Didache's Development: Fragments of the Didache (Papyrus No. 1782) were found at Oxyrhyncus, upper Egypt from the 4th century, and in a Coptic translation from 3rd or 4th century. Quotations showing traces of this instruction text are widespread in the writings of the second and third centuries, in Syria and Egypt. This testifies to the wide use and the high regard it enjoyed. It was used by the compiler of the Didaskalia (Ca 2/3rd) and referred to by the Liber Graduun (Ca 3/4th), as well as being absorbed by the Apostolic Constitutions (Ca 3/4th) and by various Egyptian and Ethiopian Church Orders, partly. Athanasius describes it as 'appointed by the Fathers to be read by those who newly join us, and who wish for instruction in the word of goodness' [Festal Letter 39:7]. Hence a date for the Didache in its present form later than the second century must be considered unlikely. The Greek 'Apostolic Constitutions' with many references to the Didache, was revised and edited with supporting Scriptures, and endorsed with church traditions, to form the 'Ecclesiastical Canons of the Apostles'. Arabic versions, after becoming the state language in Syria and Egypt, both add and subtract from the Didache. Hence after, it ceased to circulate as authoritative.
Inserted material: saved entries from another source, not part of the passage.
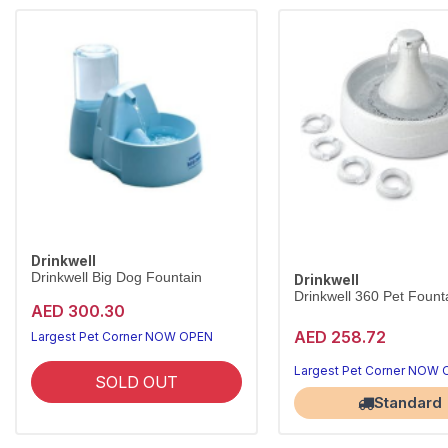
Drinkwell
Drinkwell Big Dog Fountain
Drinkwell
Drinkwell 360 Pet Founta
AED 300.30
AED 258.72
Largest Pet Corner NOW OPEN
Largest Pet Corner NOW
SOLD OUT
Standard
Milavec's Commentary: As a complementary overview to his lengthy academic tome: 'The Didache: Faith, Hope, & Life (of the Earliest Christian Communities, 50-70 C.E.), of over a thousand pages, Aaron Milavec provides a concise analytical commentary which uncovers the unity of its topics and governs their progression. The early Church communities in Alexandria and Antioch, where these instructions are suspected to have built up, constituted of a majority of Diaspora Jews who converted to Christianity while preserving the Therapeutae liturgical practices, including the use of the Septuagint. These were slowly joined by their Gentile neighbors. Milavec utilizes literary tools and insights of social tradition to reconstruct the challenges and anxieties of the early church community of faith and hope, figuring out how the converts trained in liturgical rituals towards a participant group discipline.
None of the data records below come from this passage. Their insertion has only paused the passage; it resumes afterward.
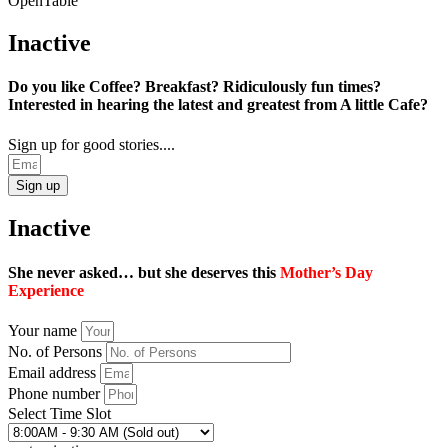
OpenTable
Inactive
Do you like Coffee? Breakfast? Ridiculously fun times?
Interested in hearing the latest and greatest from A little Cafe?
Sign up for good stories....
Sign up
Inactive
She never asked… but she deserves this
Mother’s Day
Experience
Your name
No. of Persons
Email address
Phone number
Select Time Slot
A spiritual gem! Jan 5, 2006
If you are interested in understanding Jesus better, and you've already studied the gospels in depth, I highly recommend reading the Didache. It re-words the teachings of Jesus in the language of another group of early Christinas. This gives those of us who have read the gospels a million times a fresh appreciation of Jesus' teachings and the variety of early Christian interpretations. As a result I felt a spiritual bond with these early followers who were trying to pass the teachings of Jesus on, just like I am.
If you are looking for the best Didache translation, this is the one we used at Yale Divinity School so I am sure it is one of the best.